We’ve come so far, but we still have work to do.
As president, Hillary will:
- Fight for entire federal equality for LGBT Americans. Hillary will work with Congress to pass the Equality Execute, continue President Obama’s LGBT equality executive actions, and support actions underway in the courts to protect people from discrimination on the basis of gender self and sexual orientation in every aspect of public life.

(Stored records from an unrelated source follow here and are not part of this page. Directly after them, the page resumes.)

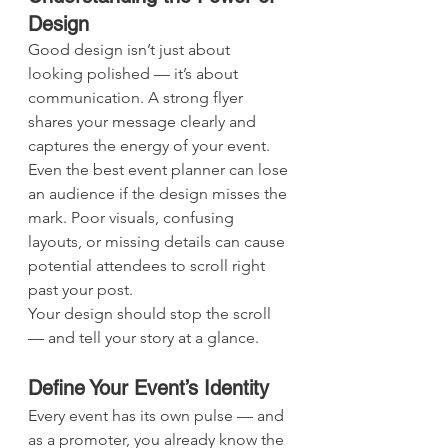
Design
Good design isn’t just about 
looking polished — it’s about 
communication. A strong flyer 
shares your message clearly and 
captures the energy of your event. 
Even the best event planner can lose 
an audience if the design misses the 
mark. Poor visuals, confusing 
layouts, or missing details can cause 
potential attendees to scroll right 
past your post.
Your design should stop the scroll 
— and tell your story at a glance.
Define Your Event’s Identity
Every event has its own pulse — and 
as a promoter, you already know the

- Support LGBT youth, parents, and elders. Hillary will end so-called “conversion therapy” for minors, combat youth homelessness by ensuring adequate funding for safe and welcoming shelters, and take on bullying and harassment in schools. She’ll end discriminato
LGBTQ Rights
The ACLU has a long history of defending the LGBTQ community. We brought our first LGBTQ rights case in Founded in , the Jon L. Stryker and Slobodan Randjelović LGBTQ & HIV Project brings more LGBTQ rights cases and activism initiatives than any other national organization does and has been counsel in seven of the nine LGBTQ rights cases that the U.S. Supreme Court has decided. With our reach into the courts and legislatures of every state, there is no other organization that can match our record of making progress both in the courts of rule and in the court of public opinion.
The ACLU’s current priorities are to end discrimination, harassment and violence toward transgender people, to close gaps in our federal and articulate civil rights laws, to prevent protections against discrimination from being undermined by a license to discriminate, and to protect LGBTQ people in and from the criminal legal system.
Need help?
fill out our confidential online formFor non-LGBTQ issues, please contact your local ACLU affiliate.